• **Exercise prompt**:
Give again only those lines from the start of the entries through the line holding "ascended to the", leaving them as they are.

─── Supplied material ───

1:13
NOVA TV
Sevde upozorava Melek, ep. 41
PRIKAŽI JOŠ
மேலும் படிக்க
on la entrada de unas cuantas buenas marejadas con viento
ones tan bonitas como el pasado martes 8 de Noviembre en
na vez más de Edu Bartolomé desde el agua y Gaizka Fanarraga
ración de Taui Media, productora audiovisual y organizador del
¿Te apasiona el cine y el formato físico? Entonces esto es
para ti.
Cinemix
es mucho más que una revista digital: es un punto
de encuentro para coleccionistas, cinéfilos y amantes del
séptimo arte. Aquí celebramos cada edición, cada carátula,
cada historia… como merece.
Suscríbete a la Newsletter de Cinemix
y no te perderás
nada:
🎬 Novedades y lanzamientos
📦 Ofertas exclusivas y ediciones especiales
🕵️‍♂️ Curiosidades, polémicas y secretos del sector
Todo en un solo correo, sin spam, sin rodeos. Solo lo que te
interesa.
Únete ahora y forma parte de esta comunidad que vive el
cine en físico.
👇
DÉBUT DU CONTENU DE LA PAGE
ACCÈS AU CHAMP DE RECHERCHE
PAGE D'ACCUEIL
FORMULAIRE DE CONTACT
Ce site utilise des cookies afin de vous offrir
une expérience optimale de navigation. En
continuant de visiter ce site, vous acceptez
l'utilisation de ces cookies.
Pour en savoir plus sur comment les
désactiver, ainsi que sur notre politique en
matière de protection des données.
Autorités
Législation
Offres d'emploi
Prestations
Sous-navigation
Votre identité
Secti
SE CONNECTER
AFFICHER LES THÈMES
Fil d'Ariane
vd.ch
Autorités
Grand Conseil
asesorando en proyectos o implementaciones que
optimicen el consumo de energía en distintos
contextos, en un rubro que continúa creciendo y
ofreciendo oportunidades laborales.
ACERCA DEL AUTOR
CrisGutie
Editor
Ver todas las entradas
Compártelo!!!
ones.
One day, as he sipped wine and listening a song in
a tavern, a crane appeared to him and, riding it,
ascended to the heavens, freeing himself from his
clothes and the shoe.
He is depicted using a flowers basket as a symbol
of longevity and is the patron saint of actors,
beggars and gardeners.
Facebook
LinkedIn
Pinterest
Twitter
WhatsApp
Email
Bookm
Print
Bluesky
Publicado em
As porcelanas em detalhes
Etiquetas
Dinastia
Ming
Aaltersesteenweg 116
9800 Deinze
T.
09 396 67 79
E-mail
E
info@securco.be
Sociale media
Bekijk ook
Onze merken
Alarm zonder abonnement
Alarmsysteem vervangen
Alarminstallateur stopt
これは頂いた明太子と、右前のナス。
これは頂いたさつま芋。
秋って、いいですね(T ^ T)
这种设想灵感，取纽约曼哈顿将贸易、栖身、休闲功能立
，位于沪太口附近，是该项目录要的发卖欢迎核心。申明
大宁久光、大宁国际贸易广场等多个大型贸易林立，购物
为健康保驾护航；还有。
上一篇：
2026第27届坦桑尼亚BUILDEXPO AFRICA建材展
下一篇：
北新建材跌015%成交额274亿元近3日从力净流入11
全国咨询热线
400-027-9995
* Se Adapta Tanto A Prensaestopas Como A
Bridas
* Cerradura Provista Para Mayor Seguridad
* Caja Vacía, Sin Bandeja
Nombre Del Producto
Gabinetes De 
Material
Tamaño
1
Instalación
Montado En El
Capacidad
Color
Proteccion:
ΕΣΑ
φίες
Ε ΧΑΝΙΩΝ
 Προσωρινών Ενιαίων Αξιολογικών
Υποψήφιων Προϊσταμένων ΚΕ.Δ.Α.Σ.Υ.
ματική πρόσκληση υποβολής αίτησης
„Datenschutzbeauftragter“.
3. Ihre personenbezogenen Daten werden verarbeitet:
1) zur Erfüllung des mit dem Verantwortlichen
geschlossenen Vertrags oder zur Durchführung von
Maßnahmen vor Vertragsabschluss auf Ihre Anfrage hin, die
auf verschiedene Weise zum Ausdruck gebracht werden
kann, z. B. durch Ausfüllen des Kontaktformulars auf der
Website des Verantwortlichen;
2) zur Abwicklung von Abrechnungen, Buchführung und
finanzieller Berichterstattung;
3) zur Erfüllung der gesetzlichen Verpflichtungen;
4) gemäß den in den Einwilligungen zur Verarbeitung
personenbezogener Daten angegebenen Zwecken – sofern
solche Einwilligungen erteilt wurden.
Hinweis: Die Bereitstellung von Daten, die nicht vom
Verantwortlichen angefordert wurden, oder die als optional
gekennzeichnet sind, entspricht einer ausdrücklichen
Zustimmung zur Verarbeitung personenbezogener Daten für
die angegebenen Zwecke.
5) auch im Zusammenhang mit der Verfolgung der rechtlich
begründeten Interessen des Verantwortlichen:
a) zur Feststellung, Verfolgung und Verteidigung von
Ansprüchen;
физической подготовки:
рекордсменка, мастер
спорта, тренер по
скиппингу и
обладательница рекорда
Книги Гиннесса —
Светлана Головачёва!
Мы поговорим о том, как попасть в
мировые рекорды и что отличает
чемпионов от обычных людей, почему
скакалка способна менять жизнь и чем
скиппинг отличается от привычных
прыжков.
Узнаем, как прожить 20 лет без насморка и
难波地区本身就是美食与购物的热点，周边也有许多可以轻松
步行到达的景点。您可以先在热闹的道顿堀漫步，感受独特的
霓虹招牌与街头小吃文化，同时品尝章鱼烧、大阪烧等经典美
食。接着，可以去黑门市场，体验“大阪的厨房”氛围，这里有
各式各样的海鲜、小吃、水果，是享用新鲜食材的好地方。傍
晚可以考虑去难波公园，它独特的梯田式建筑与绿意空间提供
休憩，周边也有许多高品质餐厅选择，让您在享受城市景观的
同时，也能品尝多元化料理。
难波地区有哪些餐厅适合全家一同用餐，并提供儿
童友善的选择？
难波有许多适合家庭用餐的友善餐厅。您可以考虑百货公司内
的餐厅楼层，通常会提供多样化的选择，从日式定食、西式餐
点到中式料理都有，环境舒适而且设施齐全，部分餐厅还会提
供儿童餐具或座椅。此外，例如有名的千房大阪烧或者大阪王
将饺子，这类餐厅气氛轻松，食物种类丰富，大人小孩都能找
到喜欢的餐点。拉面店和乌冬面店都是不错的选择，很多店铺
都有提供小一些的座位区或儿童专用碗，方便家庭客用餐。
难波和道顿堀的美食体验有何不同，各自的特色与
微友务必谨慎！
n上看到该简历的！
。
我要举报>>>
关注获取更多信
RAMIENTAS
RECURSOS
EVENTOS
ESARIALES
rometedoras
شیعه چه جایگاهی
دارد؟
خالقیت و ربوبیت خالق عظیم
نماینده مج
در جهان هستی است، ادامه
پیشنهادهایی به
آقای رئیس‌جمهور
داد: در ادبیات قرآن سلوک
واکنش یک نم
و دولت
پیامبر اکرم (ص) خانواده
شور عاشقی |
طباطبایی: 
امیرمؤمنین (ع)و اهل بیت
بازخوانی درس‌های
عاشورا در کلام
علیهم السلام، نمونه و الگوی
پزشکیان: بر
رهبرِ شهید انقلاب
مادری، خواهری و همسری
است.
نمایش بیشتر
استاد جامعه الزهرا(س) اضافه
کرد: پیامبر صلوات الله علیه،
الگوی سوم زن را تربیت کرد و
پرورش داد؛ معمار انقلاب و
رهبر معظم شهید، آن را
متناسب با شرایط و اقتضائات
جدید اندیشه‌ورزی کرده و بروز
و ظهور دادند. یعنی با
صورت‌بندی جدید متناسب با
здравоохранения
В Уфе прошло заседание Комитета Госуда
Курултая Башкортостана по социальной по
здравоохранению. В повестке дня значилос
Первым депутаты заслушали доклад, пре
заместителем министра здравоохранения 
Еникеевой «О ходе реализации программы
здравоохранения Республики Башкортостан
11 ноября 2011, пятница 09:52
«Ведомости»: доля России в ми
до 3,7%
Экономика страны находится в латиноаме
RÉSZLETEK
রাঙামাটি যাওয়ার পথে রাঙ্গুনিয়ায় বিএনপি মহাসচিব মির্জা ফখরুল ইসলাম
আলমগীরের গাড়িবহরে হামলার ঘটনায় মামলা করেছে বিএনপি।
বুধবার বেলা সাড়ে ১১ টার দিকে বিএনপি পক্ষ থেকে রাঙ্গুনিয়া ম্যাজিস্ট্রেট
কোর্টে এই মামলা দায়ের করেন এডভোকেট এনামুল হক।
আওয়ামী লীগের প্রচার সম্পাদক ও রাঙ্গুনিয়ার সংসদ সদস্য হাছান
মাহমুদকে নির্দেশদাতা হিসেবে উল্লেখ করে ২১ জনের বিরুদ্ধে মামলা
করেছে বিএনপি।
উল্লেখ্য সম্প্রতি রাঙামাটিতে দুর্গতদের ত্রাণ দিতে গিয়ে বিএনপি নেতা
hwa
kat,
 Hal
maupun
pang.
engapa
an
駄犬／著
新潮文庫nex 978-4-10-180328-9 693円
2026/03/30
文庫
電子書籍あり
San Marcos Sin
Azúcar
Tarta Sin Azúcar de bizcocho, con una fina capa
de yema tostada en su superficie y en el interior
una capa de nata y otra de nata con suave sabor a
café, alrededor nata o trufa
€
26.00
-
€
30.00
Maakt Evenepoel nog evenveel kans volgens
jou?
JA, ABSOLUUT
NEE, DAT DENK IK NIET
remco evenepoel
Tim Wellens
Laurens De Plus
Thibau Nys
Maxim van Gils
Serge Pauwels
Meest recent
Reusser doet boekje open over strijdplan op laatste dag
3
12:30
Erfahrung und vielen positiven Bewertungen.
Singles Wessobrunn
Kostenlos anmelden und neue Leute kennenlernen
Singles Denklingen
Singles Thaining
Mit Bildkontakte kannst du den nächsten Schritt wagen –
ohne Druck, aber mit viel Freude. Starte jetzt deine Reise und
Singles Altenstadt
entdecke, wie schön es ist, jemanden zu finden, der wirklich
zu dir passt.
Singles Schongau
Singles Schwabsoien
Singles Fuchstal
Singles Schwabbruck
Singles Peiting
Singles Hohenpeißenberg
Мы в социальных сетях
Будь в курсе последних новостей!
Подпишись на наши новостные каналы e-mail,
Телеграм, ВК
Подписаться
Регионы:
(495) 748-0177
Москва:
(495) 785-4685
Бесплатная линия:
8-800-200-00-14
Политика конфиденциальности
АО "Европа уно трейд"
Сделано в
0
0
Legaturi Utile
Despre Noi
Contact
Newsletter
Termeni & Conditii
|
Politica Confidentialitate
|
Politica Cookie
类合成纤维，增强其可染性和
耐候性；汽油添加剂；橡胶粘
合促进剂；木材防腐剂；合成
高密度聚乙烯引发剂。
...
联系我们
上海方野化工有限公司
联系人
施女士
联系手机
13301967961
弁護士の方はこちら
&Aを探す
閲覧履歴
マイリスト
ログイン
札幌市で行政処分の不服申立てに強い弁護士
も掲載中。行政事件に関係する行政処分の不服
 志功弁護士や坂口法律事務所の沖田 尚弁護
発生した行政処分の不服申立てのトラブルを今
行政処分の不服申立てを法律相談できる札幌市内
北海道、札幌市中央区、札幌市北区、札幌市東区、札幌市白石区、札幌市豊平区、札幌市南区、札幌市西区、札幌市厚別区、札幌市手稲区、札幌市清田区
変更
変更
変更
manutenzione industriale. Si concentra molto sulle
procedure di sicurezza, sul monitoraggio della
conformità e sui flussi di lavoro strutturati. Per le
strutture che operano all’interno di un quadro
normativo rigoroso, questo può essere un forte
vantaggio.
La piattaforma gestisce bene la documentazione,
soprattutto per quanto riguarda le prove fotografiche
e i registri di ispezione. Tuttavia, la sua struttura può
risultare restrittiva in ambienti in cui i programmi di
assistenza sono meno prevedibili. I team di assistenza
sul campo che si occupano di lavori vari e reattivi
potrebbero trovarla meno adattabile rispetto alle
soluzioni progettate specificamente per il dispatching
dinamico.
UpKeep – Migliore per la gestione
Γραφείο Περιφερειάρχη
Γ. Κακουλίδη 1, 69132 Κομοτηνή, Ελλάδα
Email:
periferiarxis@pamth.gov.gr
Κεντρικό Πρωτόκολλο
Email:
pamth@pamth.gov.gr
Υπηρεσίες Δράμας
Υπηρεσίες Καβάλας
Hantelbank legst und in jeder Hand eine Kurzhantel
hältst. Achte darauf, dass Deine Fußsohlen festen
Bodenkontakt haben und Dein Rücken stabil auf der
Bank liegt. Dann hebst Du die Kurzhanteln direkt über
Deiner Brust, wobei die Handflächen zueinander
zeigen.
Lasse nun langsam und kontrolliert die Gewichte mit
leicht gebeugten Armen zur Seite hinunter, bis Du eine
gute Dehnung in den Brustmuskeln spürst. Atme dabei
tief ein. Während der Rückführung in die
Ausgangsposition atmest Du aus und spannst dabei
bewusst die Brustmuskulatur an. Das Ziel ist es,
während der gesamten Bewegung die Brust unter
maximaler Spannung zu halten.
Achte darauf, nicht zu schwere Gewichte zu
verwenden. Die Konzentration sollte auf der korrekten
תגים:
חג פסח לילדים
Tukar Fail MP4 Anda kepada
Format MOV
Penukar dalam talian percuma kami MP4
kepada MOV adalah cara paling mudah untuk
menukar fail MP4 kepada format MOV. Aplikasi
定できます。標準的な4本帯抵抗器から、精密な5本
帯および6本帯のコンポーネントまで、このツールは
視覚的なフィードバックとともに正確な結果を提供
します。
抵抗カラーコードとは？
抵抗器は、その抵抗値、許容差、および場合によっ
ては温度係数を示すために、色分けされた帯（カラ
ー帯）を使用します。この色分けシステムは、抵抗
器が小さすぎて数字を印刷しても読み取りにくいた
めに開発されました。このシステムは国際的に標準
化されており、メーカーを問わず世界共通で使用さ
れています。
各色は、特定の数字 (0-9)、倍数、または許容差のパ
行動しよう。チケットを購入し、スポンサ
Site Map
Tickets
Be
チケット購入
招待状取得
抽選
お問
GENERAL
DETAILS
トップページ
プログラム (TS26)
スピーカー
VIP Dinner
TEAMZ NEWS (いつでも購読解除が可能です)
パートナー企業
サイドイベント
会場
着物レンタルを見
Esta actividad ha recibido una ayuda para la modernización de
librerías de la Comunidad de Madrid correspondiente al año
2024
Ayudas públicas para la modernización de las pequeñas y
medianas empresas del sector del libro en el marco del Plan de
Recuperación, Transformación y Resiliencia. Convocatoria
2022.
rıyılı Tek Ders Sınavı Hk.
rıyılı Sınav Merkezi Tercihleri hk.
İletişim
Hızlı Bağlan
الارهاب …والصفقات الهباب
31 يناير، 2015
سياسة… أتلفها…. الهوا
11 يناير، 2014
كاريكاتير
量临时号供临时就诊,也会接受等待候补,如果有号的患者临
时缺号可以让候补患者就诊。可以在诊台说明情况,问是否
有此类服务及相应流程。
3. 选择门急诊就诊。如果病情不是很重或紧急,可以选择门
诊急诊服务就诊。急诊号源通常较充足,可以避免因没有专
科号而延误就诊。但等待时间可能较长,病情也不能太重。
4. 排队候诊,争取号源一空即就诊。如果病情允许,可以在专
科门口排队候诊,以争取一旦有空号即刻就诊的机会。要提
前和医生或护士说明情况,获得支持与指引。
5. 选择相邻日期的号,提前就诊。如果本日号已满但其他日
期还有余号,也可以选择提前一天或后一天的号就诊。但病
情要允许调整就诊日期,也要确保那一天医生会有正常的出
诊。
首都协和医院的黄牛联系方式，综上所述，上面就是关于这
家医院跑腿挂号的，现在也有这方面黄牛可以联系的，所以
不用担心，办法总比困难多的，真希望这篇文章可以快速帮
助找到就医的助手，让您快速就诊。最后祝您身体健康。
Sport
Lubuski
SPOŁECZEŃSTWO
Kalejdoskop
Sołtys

───

• **Answer section**:
1:13
NOVA TV
Sevde upozorava Melek, ep. 41
PRIKAŽI JOŠ
மேலும் படிக்க
on la entrada de unas cuantas buenas marejadas con viento
ones tan bonitas como el pasado martes 8 de Noviembre en
na vez más de Edu Bartolomé desde el agua y Gaizka Fanarraga
ración de Taui Media, productora audiovisual y organizador del
¿Te apasiona el cine y el formato físico? Entonces esto es
para ti.
Cinemix
es mucho más que una revista digital: es un punto
de encuentro para coleccionistas, cinéfilos y amantes del
séptimo arte. Aquí celebramos cada edición, cada carátula,
cada historia… como merece.
Suscríbete a la Newsletter de Cinemix
y no te perderás
nada:
🎬 Novedades y lanzamientos
📦 Ofertas exclusivas y ediciones especiales
🕵️‍♂️ Curiosidades, polémicas y secretos del sector
Todo en un solo correo, sin spam, sin rodeos. Solo lo que te
interesa.
Únete ahora y forma parte de esta comunidad que vive el
cine en físico.
👇
DÉBUT DU CONTENU DE LA PAGE
ACCÈS AU CHAMP DE RECHERCHE
PAGE D'ACCUEIL
FORMULAIRE DE CONTACT
Ce site utilise des cookies afin de vous offrir
une expérience optimale de navigation. En
continuant de visiter ce site, vous acceptez
l'utilisation de ces cookies.
Pour en savoir plus sur comment les
désactiver, ainsi que sur notre politique en
matière de protection des données.
Autorités
Législation
Offres d'emploi
Prestations
Sous-navigation
Votre identité
Secti
SE CONNECTER
AFFICHER LES THÈMES
Fil d'Ariane
vd.ch
Autorités
Grand Conseil
asesorando en proyectos o implementaciones que
optimicen el consumo de energía en distintos
contextos, en un rubro que continúa creciendo y
ofreciendo oportunidades laborales.
ACERCA DEL AUTOR
CrisGutie
Editor
Ver todas las entradas
Compártelo!!!
ones.
One day, as he sipped wine and listening a song in
a tavern, a crane appeared to him and, riding it,
ascended to the heavens, freeing himself from his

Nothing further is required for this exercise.